### Material to process ###

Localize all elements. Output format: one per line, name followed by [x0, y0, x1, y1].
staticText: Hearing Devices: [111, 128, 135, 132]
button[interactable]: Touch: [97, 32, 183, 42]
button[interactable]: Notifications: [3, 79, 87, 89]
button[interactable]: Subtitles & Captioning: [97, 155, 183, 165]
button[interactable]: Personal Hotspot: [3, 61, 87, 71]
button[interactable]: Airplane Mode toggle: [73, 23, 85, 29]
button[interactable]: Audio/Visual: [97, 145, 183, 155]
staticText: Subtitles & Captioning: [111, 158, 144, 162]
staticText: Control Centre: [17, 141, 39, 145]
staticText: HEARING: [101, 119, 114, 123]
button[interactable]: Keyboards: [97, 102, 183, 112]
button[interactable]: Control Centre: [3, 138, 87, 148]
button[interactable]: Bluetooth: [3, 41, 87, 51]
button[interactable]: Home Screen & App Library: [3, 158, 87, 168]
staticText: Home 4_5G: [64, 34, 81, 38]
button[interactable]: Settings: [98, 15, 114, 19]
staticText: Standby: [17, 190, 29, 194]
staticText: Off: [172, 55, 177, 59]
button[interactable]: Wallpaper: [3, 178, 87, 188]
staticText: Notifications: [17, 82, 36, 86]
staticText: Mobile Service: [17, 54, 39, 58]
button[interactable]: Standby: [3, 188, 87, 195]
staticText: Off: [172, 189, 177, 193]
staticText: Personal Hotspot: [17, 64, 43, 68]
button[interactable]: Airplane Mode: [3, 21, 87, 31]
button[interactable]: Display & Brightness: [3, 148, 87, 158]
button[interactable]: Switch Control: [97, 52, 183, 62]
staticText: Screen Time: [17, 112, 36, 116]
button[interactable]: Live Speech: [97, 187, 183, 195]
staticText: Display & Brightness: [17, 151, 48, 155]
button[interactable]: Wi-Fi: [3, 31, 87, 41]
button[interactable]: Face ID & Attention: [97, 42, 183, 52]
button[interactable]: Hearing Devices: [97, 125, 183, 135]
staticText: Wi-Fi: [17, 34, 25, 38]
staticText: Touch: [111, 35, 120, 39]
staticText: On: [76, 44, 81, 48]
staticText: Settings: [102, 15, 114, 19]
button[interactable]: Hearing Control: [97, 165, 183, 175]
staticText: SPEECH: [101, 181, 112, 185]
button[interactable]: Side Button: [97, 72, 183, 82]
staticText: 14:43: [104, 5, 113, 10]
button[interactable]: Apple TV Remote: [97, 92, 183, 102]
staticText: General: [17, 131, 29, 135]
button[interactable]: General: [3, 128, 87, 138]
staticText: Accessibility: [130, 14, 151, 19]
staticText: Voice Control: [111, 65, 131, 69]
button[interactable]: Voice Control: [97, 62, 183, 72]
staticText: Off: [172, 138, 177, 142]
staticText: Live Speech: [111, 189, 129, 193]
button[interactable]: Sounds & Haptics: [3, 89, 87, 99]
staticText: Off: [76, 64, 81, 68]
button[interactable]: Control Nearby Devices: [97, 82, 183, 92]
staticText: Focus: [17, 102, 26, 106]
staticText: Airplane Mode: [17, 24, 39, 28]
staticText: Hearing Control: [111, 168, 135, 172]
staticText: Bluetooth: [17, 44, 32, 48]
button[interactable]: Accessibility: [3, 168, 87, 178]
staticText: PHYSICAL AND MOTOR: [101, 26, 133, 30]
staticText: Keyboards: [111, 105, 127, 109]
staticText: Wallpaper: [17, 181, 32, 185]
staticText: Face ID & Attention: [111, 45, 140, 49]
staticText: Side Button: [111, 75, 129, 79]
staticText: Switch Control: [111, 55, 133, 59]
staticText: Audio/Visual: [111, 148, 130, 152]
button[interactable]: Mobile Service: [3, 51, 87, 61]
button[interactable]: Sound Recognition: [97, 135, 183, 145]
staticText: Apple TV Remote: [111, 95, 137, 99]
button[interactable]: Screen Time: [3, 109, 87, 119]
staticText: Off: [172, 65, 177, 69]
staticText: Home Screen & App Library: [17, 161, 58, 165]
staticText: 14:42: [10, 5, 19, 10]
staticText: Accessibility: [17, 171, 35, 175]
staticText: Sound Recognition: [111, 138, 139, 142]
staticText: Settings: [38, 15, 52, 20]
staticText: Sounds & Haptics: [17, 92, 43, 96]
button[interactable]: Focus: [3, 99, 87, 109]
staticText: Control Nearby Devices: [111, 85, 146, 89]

###

◆ How to complete this task:
Return, in full, every line of these entries that holds "Audio".

◆ Written answer:
button[interactable]: Audio/Visual: [97, 145, 183, 155]
staticText: Audio/Visual: [111, 148, 130, 152]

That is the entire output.